You want options? Really? If so, then examine the facts! The facts that the online registry prevents many from getting jobs, and employment, therefore they become homeless. Take the registry offline and eliminate the residency restrictions, which have been proven to not work, and most of the problem will have been solved.
UTICA - Oneida County is searching for possible alternatives to housing homeless convicted sex offenders and violent felons in local motels.
“We are dealing with what’s in front of us,” said County Executive Anthony Picente. “That is a homeless population that has mixed within it ex-offenders that run the gamut of what the offense was, as well as people who have just run into a streak of bad luck.”
The issue arose after the O-D reported that within a two-week period in February, eight Level 2 or Level 3 sex offenders had been placed by the county Social Services Department in motels on Genesee Street in North Utica.
By law, counties are required to find housing for anyone who requests the assistance. If a homeless person is an active addict, a convicted sex offender or has a violent felony conviction, however, the local shelters won’t take them.
One possible alternative, Picente said, is having an outside agency operate a shelter.
- Even if you do this, there will always be people complaining about ex-sex offenders in their back yards.
“We are looking at all options to try and alleviate the situation,” he said. “But there may not be a perfect option out there that can satisfy everyone.”
- You will never please everyone!
Picente said homeless sex offenders are a particularly difficult group to find housing for because of local laws that prevent them from living near schools and certain other locations.
- Exactly, so take the registry offline and eliminate the residency laws, then most of the problem goes a way.
County Attorney Greg Amoroso said hotels and motels are on the list of locations where the state allows counties to place homeless individuals. The temporary housing also must be close to the services they need to get back on their feet, under the law, Amoroso said.
The problemLike the shelters, motels can refuse certain occupants, but places such as Scottish Inn, Happy Journey and Super 8 motels along North Genesee Street have accepted sex offenders in need of housing, county officials said. Under the law, the motels are not told the specific backgrounds, of the individuals they are housing.
In March, an average of 23 homeless people per day was housed in area motels or hotels and 67 in shelters. Whether any of those individuals had criminal or addiction issues could not determined.
Sometimes, people who do not have those issues also are placed in the motels because of lack of available space in the shelters, county Social Services Commissioner Lucille Soldato said.
County Legislator Emil Paparella represents North Utica and was shocked to find that sex offenders were being housed in motels in his district.
- Why does it shock them? Or are they just pretending to be ignorant of this?
He said his son and grandchildren have stayed in those motels because of their low prices, but they won’t be doing it again unless things change.
He’s afraid others will do the same.
“Right now, we are trying to build Utica up,” Paparella said. “If we start getting a reputation that we are accepting homeless sex offenders, it’s not going to look good for the city.”
Shelters crowdedShelters cost the county between $30 and $35 per day for adults, while the motels cost about $50 a day. About $255,000 was spent by the county on such placements in 2012.
In Oneida County, the only shelters that take men are the Rescue Missions in Utica and Rome. Officials there did not return calls for comment.

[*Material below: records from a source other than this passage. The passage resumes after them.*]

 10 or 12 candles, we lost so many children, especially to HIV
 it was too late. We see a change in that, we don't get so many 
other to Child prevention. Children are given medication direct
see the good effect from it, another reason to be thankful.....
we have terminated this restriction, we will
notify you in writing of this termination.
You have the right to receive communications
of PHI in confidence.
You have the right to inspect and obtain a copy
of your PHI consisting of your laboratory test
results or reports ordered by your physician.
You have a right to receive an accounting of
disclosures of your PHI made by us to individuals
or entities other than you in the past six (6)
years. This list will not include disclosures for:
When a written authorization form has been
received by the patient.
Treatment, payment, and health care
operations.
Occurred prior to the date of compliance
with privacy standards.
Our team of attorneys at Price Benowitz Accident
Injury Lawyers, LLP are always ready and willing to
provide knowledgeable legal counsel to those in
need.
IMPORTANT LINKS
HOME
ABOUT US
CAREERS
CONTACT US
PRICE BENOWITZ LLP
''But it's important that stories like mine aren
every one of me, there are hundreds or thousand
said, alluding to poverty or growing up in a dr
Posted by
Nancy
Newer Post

County Social Services staff is barred by law from asking specific questions about a homeless person’s criminal record because it is not legally relevant to eligibility for county services, including housing. The staff can list the criteria set out by the shelters and ask the individual if they meet them, but the individual may opt not to specify which of the criteria the fail to meet.

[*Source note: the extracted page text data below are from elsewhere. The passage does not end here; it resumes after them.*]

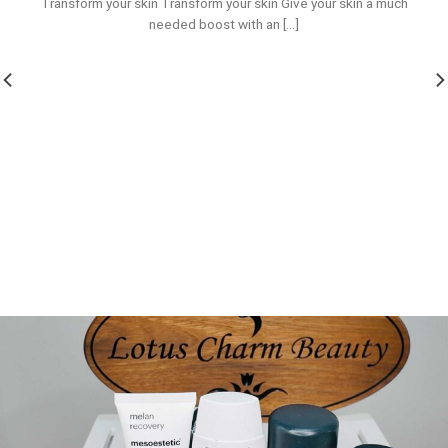
Transform your skin Transform your skin Give your skin a much
needed boost with an [...]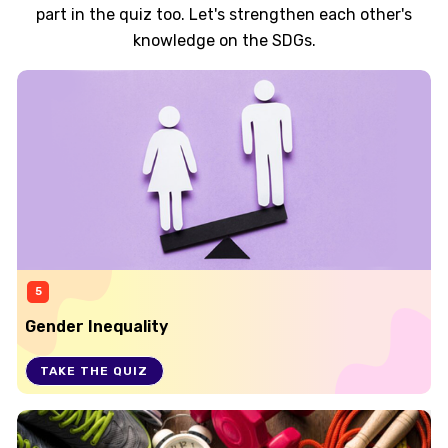
part in the quiz too. Let's strengthen each other's
knowledge on the SDGs.
5
Gender Inequality
TAKE THE QUIZ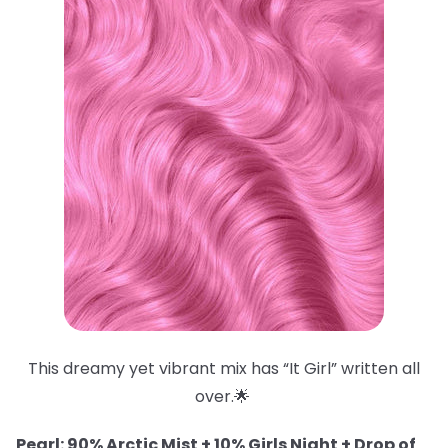
This dreamy yet vibrant mix has “It Girl” written all
over.🌟
Pearl: 90% Arctic Mist + 10% Girls Night + Drop of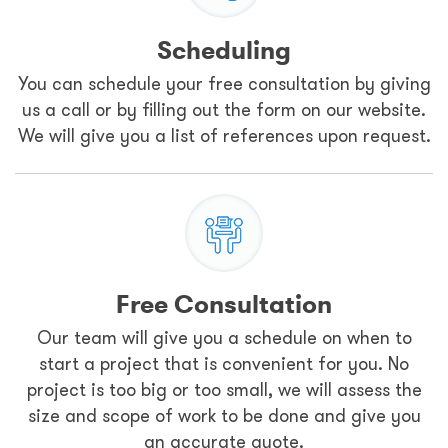
Scheduling
You can schedule your free consultation by giving
us a call or by filling out the form on our website.
We will give you a list of references upon request.
Free Consultation
Our team will give you a schedule on when to
start a project that is convenient for you. No
project is too big or too small, we will assess the
size and scope of work to be done and give you
an accurate quote.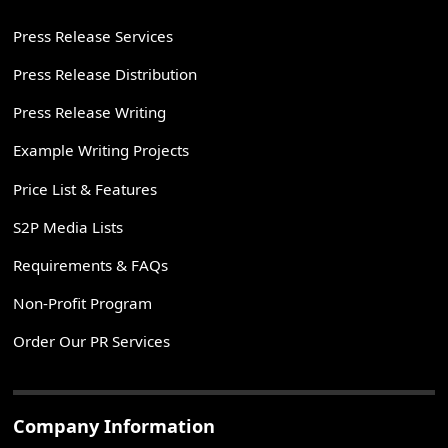
Press Release Services
Press Release Distribution
Press Release Writing
Example Writing Projects
Price List & Features
S2P Media Lists
Requirements & FAQs
Non-Profit Program
Order Our PR Services
Company Information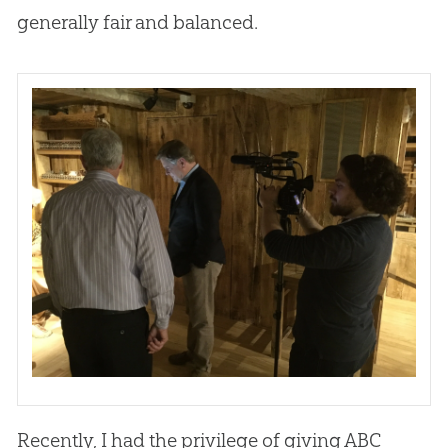
generally fair and balanced.
Recently, I had the privilege of giving ABC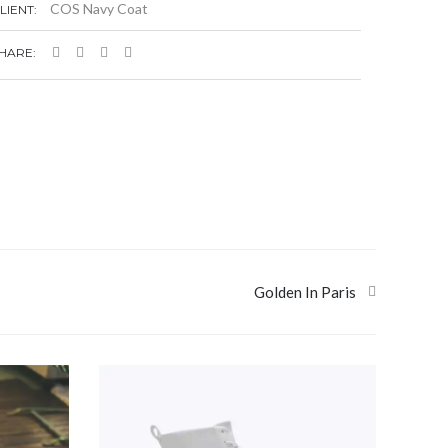
COS Navy Coat
LIENT:
HARE:
Golden In Paris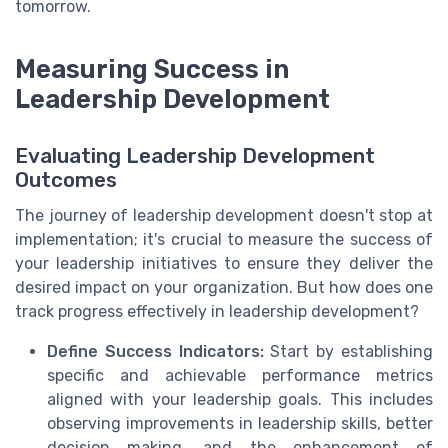
tomorrow.
Measuring Success in
Leadership Development
Evaluating Leadership Development
Outcomes
The journey of leadership development doesn't stop at
implementation; it's crucial to measure the success of
your leadership initiatives to ensure they deliver the
desired impact on your organization. But how does one
track progress effectively in leadership development?
Define Success Indicators:
Start by establishing
specific and achievable performance metrics
aligned with your leadership goals. This includes
observing improvements in leadership skills, better
decision making, and the enhancement of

- So basically, if you are an ex-felon, they cannot ask about your background, but if you are on the sex offender registry, sorry, we cannot help?
The shelters also ask such questions and might do blood tests to determine if a person is using drugs, she said.
Patricia Witt, executive director of Emmaus House, a shelter for homeless women and children, said her screening process is designed to protect the people her organization serves.
“Our funders and supporters created these shelters for specific purposes,” Witt said, "listing domestic violence, addiction recovery or specific groups such as women.”